Jesús Burgos Maciá

Code duplication


There’s a very common rule, specially amongst Ruby programmers, to avoid repeating code. This is called DRY, or Don’t Repeat Yourself.

I will not repeat myself again

This is one of the first concepts you learn in programming. You also learn about abstractions and how these are very helpful to avoid duplication.

But not so early in your learning path, you’ll come accross an statement similar to this:

Duplication is cheaper than the wrong abstraction

Sandi Metz stands by that claim and has explained his point of view many times, for example in her post on the wrong abstraction.

This has caused a lot of discussion and no clear conclusion.

I think part of the reason is because the discussion is too broad and we’re missing specific examples. I personally have failed to find one real example where a wrong abstraction was solving duplication.

But I do find a good point behind her statement, which is that the abstractions in your program are something more than simple code holders. Abstractions have meaning, and the code they contain have the behavior of that entity.

If two entities happen to behave the same way, it’s very likely that a programmer will create a single abstraction for both.
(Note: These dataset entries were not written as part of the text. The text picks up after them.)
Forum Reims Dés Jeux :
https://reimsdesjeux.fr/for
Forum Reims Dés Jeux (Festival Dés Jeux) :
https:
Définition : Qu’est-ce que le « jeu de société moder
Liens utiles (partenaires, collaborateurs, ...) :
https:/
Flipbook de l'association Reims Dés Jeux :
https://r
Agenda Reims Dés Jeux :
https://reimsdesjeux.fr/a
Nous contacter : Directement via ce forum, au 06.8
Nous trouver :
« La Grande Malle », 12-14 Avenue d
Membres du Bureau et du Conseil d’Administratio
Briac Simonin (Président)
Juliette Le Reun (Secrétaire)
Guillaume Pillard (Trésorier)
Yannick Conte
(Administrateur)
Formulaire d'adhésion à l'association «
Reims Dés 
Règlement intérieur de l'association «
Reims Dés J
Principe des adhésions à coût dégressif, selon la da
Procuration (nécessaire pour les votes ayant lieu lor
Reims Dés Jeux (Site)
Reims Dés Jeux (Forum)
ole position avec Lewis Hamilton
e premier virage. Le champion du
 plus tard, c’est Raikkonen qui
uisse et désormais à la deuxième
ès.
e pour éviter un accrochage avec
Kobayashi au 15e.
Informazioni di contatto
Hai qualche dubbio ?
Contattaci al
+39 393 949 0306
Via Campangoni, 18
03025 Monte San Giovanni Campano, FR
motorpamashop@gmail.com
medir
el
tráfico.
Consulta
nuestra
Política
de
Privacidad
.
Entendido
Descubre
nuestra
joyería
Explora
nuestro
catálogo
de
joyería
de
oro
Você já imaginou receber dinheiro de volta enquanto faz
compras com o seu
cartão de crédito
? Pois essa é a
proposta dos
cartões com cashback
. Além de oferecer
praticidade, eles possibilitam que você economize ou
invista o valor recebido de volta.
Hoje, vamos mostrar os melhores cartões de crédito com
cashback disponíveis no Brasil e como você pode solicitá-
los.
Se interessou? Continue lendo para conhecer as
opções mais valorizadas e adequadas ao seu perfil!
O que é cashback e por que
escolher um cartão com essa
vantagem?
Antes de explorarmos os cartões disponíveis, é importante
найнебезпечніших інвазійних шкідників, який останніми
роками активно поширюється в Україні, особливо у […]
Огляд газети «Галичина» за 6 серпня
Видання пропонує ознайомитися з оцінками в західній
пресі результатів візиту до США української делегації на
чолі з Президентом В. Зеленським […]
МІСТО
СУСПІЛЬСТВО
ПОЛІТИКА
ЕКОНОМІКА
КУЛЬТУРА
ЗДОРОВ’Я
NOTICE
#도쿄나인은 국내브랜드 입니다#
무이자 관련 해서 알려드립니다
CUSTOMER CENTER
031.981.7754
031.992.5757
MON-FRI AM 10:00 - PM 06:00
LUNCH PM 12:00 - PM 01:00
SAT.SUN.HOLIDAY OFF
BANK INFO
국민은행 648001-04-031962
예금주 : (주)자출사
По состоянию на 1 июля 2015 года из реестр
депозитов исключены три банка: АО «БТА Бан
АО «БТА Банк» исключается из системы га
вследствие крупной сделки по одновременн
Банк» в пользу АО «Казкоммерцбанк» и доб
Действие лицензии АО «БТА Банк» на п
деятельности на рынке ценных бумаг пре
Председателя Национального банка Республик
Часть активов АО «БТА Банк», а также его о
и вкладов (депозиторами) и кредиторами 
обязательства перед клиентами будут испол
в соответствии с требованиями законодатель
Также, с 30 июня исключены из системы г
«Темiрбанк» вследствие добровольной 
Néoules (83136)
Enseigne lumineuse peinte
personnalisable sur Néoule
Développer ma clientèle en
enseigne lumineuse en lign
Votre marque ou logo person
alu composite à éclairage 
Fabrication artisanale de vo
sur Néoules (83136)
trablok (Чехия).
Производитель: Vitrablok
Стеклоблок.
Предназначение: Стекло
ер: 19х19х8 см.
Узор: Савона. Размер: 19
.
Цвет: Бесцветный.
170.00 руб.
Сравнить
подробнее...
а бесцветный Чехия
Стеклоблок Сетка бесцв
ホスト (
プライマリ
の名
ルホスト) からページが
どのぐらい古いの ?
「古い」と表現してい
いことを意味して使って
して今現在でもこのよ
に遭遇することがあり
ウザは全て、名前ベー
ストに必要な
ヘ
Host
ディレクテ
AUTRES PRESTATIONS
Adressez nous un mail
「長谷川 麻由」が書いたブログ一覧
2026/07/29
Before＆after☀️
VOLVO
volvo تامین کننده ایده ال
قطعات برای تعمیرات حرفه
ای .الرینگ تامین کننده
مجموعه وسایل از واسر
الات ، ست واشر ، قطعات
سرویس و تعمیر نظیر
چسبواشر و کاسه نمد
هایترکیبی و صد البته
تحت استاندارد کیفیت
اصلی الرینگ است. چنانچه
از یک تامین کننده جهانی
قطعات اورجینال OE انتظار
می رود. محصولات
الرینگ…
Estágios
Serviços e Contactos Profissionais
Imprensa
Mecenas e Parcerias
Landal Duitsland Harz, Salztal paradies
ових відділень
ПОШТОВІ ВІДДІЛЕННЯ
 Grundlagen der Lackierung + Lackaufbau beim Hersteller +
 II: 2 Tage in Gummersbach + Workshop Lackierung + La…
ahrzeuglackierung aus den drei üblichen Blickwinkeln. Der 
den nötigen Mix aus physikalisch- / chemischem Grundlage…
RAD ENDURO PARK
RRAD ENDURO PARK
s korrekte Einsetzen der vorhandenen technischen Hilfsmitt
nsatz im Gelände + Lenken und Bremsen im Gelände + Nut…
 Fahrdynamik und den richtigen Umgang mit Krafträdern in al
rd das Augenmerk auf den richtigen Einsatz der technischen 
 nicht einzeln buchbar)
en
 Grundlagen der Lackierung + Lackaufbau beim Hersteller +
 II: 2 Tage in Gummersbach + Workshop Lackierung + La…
But the point here is that we should look at the nature of the two entities to conclude whether they can be abstracted as a single thing or not. I.e. are they the same thing or they just accidentally happen to have the same behavior?

And I do have some example to illustrate this. Here we go: Say we have an online shop with products and users. Both entites will have a name, the procedure to obtain a name in both cases is to pull the name column its database table.

In this case we shouldn’t have an abstraction for the name property. The reasoning to refrain from that is that the name of a person has nothing to do with the name of a product. And we may even may decide at some stage that the name of a person isn’t pulled from a column anymore but from a combination of two columns, first_name and last_name for example.

But the main point is that we’re accepting this code duplication because despite having the same behavior, it has a different meaning in each context.

100% DRY?

I don’t think programs can be totally DRY, some duplication will always be around. And I’ll finish this post leaving a question rather than a conclusion, I may get back to it in a later post.

When are we allowed to have duplication in our code?